- Episode no.: Series 11 Episode 2
- Directed by: Doug Naylor
- Written by: Doug Naylor
- Original air date: 29 September 2016

Guest appearances
- Dan Tetsell as Green; Maggie Service as Barker; Eddie Bagayawa as Captain Tom Kadri;

Episode chronology
| ← Previous "Twentica" | Next → "Give & Take" |
- Red Dwarf XI

= Samsara (Red Dwarf) =

"Samsara" is the second episode of Red Dwarf XI and the 63rd in the series run. Originally broadcast on the British television channel Dave on 29 September 2016, it was made available early on 23 September 2016 on UKTV Play.

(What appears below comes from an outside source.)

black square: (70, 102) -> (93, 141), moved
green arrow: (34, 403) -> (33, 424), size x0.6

After receiving an escape pod containing the ashes of its former occupants, the crew venture underwater to the escape pod's crashed ship, the Samsara.

==Synopsis==
Lister (Craig Charles) and Rimmer (Chris Barrie) are playing a game of "Mineopoly" to settle a bet, with Lister secretly cheating using stashed cards. It comes down to the wire, only for Rimmer to roll a losing 2 and a 1, which he rolls again several more times. Meanwhile, as Red Dwarf nears an ocean moon, Kryten (Robert Llewellyn) receives a message from a woman on board an escape pod in orbit which is cut off. Bringing the pod aboard reveals its two occupants, Professor Rachel Barker and Colonel Jim Green, reduced to ash. Looking into the escape pod logs, Kryten reveals that Barker was a computer specialist whilst Green was the mission director, and both were married but not to each other. He also identifies the spaceship the pod belongs to, Samsara, and locates it crashed on the ocean moon. The crew take Starbug down to investigate.

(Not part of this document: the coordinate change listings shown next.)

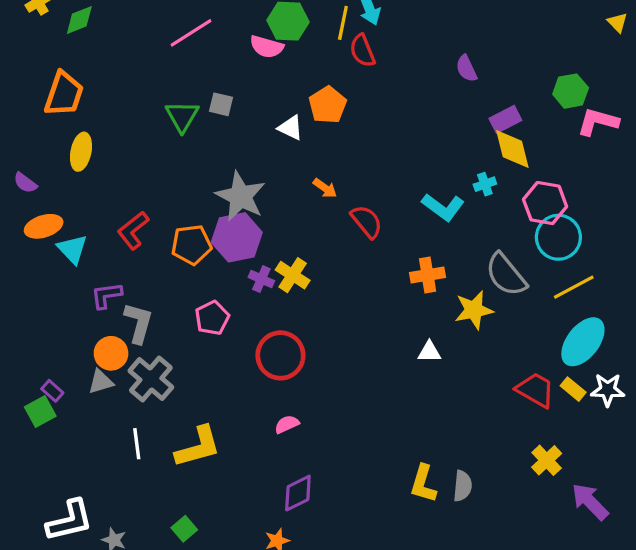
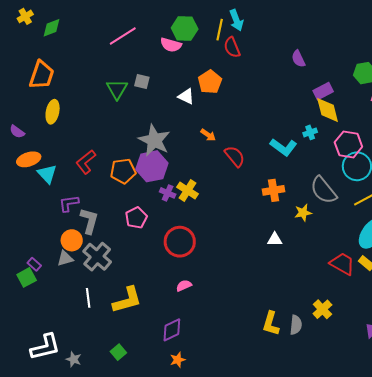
yellow star: (474, 310) -> (303, 213), size x0.7
yellow cross: (547, 460) -> (322, 309), moved
purple diamond: (298, 493) -> (172, 330), moved

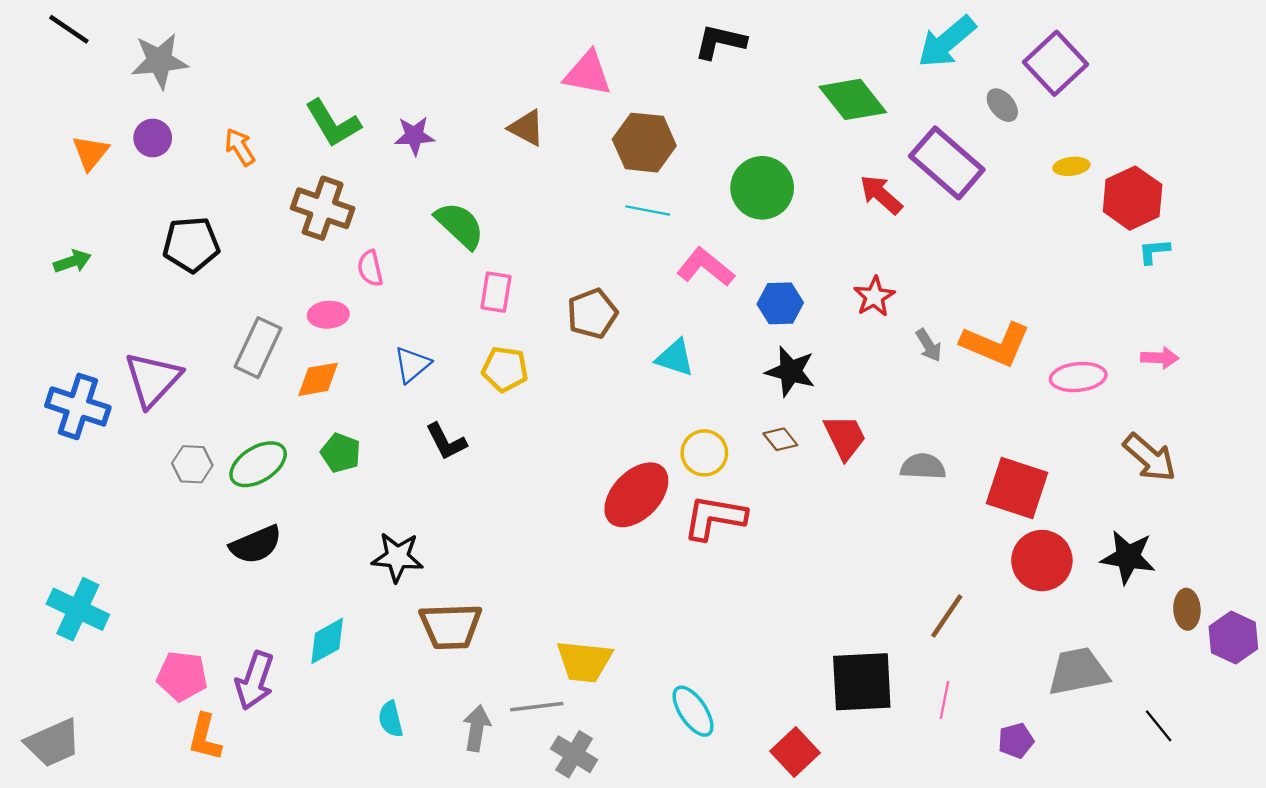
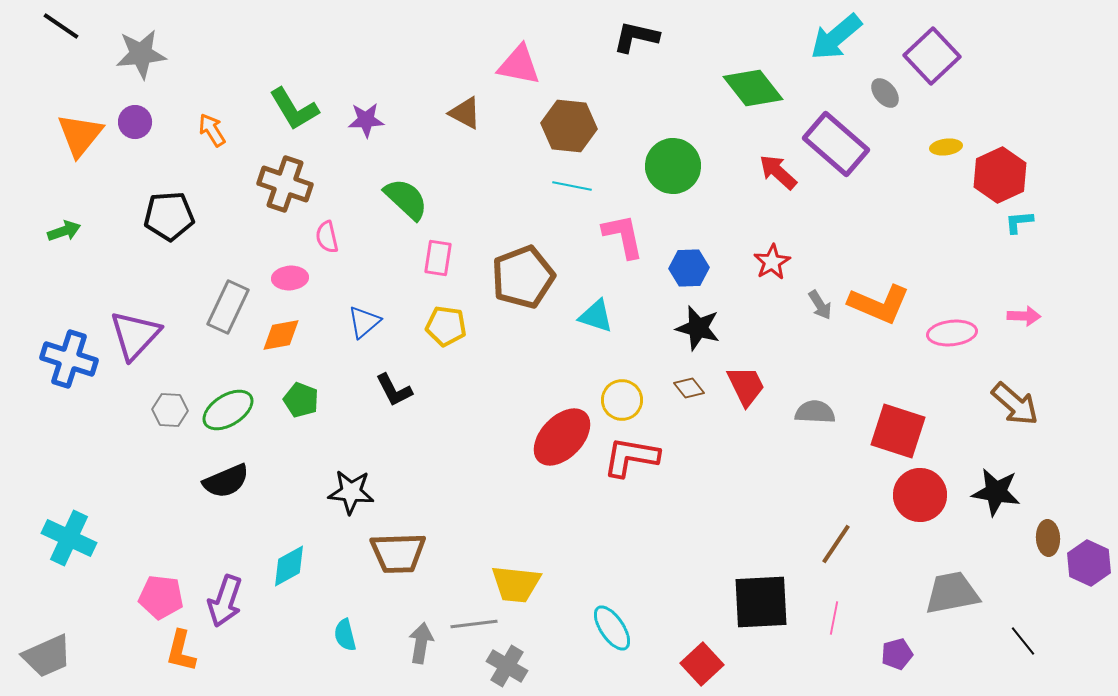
orange triangle: (90, 153) -> (80, 135), size x1.4
pink L-shape: (705, 267) -> (623, 236), turned 39
brown pentagon: (592, 314) -> (523, 277), size x1.4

When the crew arrive, they discover skeletons of the former crew engaged in various sexual positions, eventually deducing they all died in a mass orgy with the ship's captain being violently strangled in the midst of the chaos. They split in pairs, with Lister and Cat (Danny John-Jules) heading-off to the cafeteria and Rimmer and Kryten discovering the ship's "karma drive", which manipulates reality to deal out rewards or punishments in accordance with its programmed code of conduct; Rimmer voices his objection to this concept, citing society's everchanging views on morality. Lister manages to get his dreadlocks caught in a garbage disposal, whereafter Cat saves Lister by cutting off the stuck dreadlock. The machine spits the knife back out, landing directly into Cat's foot.

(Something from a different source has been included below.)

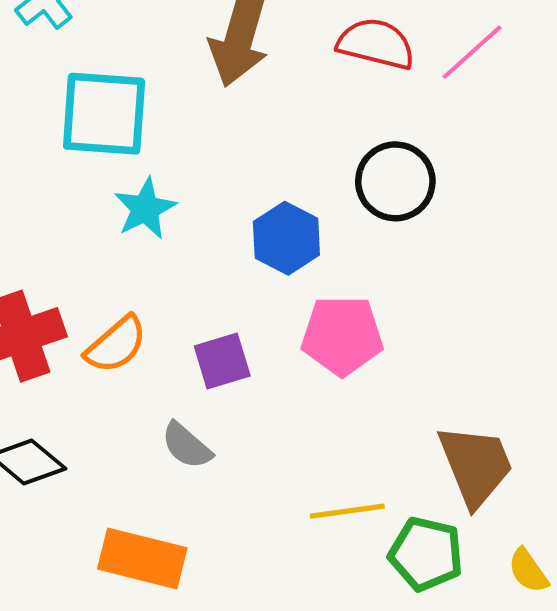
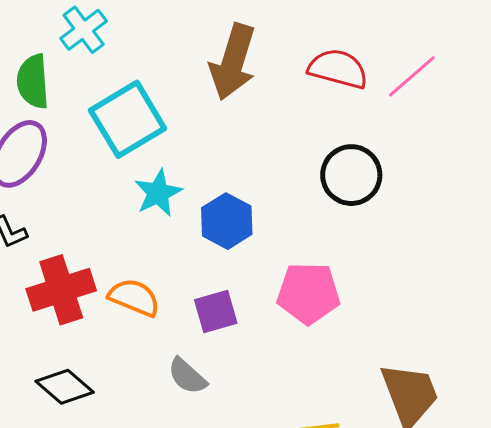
cyan square: (104, 114) -> (128, 119), turned -36
blue hexagon: (286, 238) -> (227, 221), moved
orange semicircle: (116, 345) -> (134, 297), turned -118

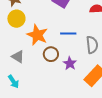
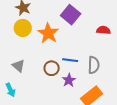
blue line: (68, 33) -> (70, 60), moved
orange star: (37, 35) -> (48, 33), moved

Eventually, the Samsara loses its power and slowly begins to fall off the cliff its perched on. With no solutions to think of, a frustrated Rimmer insults Kryten, which leads into the ship regaining power. The two deduce the karma drive has been reprogrammed to reward negative behavior. When they manage to get back to Lister and Cat, Kryten immediately reacts by repeatedly punching Lister, telling him not to be kind to him, as they have figured out what happened.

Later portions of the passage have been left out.